[[ Data supplied open ]]
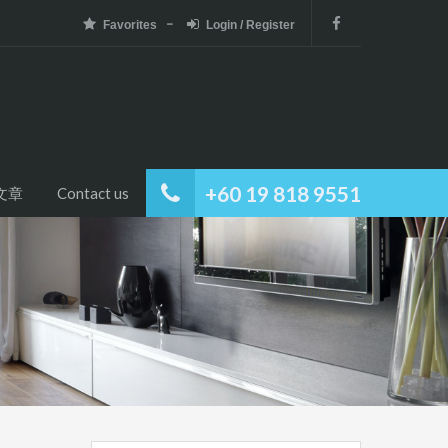
Favorites
Login / Register
+60 19 818 9551
文章
Contact us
[[ Data supplied closed ]]
▸ What is required: Give every line of the records above again, exactly, and omit the pictures.

▸ Written response:
Favorites
Login / Register
+60 19 818 9551
文章
Contact us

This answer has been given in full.